**TASK DATA**.
────────────────────────────────────────

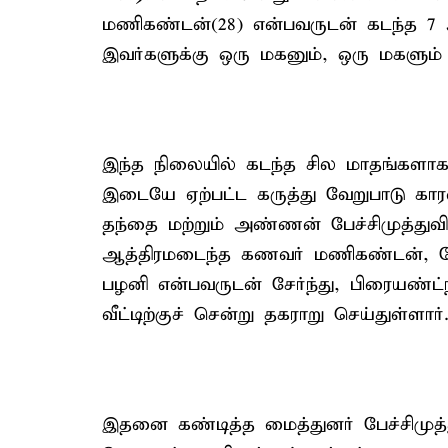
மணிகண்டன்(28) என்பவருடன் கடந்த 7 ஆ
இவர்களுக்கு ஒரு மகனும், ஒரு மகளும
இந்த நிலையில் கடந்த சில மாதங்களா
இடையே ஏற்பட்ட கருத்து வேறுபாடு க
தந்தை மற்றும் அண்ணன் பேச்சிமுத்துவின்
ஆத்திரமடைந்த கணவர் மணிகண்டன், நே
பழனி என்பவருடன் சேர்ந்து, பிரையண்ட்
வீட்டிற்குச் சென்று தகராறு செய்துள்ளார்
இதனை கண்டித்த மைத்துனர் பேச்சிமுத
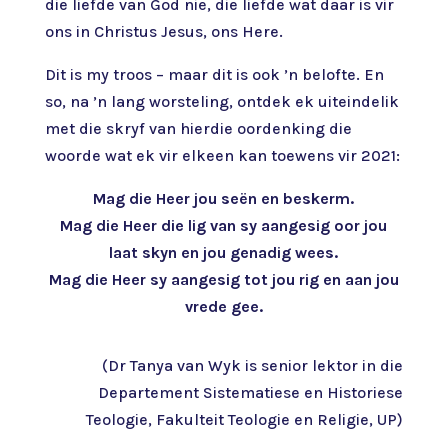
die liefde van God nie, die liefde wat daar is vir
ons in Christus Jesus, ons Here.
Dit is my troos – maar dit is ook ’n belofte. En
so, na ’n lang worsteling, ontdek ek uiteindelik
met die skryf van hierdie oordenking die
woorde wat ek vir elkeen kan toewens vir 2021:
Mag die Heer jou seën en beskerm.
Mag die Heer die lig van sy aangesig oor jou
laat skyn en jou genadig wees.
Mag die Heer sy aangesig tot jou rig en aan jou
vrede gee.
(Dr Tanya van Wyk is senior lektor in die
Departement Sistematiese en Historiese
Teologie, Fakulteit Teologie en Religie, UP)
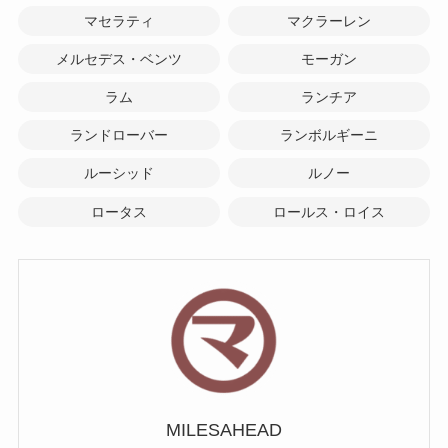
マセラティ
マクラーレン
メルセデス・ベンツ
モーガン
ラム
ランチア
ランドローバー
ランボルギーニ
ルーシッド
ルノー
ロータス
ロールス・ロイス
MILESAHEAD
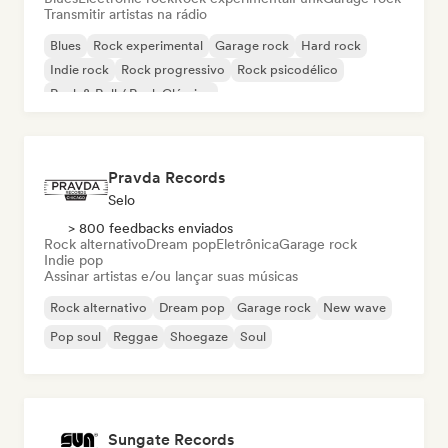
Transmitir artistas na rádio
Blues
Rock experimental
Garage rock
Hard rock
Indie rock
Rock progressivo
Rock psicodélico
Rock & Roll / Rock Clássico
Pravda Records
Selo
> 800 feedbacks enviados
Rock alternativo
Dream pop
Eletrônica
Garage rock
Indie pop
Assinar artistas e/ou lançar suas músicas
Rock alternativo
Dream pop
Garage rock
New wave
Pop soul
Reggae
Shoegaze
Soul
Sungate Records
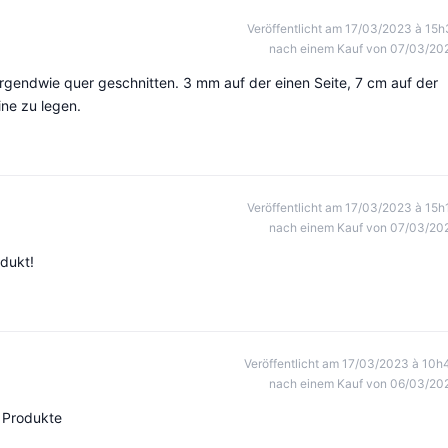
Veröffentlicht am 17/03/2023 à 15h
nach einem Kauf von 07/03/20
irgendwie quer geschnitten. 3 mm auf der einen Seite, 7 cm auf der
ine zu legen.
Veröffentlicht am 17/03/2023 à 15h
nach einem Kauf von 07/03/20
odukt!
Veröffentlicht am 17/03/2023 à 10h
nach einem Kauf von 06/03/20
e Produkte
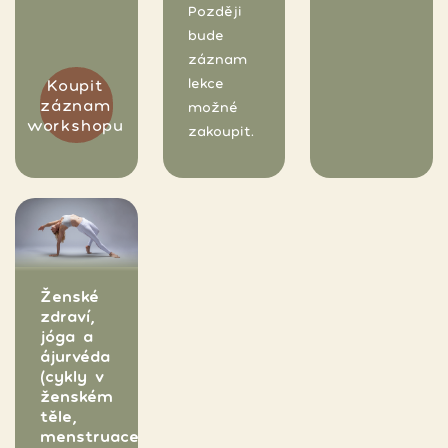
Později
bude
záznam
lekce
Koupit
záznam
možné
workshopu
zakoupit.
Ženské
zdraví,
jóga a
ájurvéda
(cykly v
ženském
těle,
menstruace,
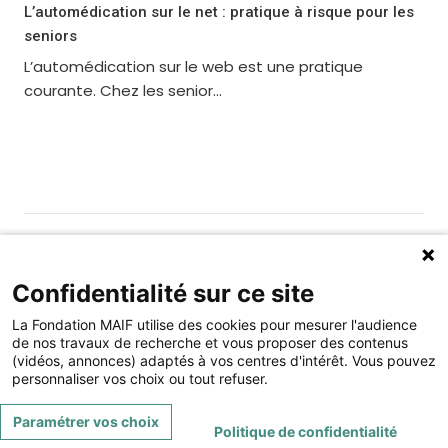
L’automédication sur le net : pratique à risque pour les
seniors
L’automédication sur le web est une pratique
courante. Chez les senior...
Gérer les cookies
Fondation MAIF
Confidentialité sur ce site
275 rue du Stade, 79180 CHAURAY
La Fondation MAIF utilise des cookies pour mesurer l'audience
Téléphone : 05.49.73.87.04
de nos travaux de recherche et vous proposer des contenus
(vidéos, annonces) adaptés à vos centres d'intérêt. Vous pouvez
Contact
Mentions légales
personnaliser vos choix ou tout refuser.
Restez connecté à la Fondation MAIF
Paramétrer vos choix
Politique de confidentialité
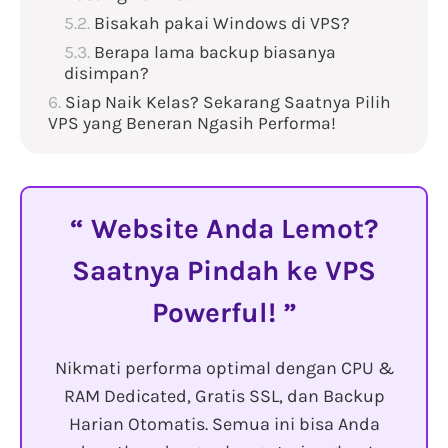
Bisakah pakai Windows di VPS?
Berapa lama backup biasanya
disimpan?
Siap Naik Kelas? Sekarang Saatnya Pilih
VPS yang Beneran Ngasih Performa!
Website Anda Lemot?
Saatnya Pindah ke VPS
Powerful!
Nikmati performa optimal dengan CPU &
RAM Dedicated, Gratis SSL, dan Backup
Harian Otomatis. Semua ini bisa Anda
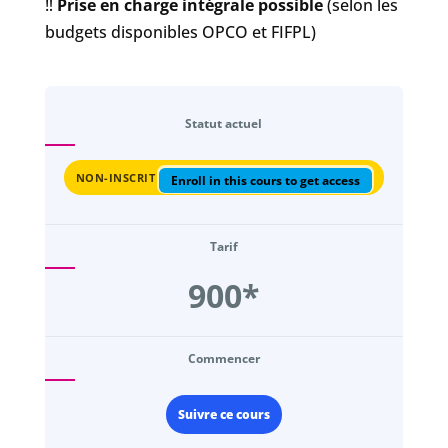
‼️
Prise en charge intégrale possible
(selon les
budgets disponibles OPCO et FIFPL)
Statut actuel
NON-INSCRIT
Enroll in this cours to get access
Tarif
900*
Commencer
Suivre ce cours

────────────────────────────────────────

**EXERCISE**. Transcribe, word for word, only the material from its opening line through the line containing "woorde wat ek", both ends included, and omit the pictures.

**SOLVED EXERCISE**.
மணிகண்டன்(28) என்பவருடன் கடந்த 7 ஆ
இவர்களுக்கு ஒரு மகனும், ஒரு மகளும
இந்த நிலையில் கடந்த சில மாதங்களா
இடையே ஏற்பட்ட கருத்து வேறுபாடு க
தந்தை மற்றும் அண்ணன் பேச்சிமுத்துவின்
ஆத்திரமடைந்த கணவர் மணிகண்டன், நே
பழனி என்பவருடன் சேர்ந்து, பிரையண்ட்
வீட்டிற்குச் சென்று தகராறு செய்துள்ளார்
இதனை கண்டித்த மைத்துனர் பேச்சிமுத
die liefde van God nie, die liefde wat daar is vir
ons in Christus Jesus, ons Here.
Dit is my troos – maar dit is ook ’n belofte. En
so, na ’n lang worsteling, ontdek ek uiteindelik
met die skryf van hierdie oordenking die
woorde wat ek vir elkeen kan toewens vir 2021:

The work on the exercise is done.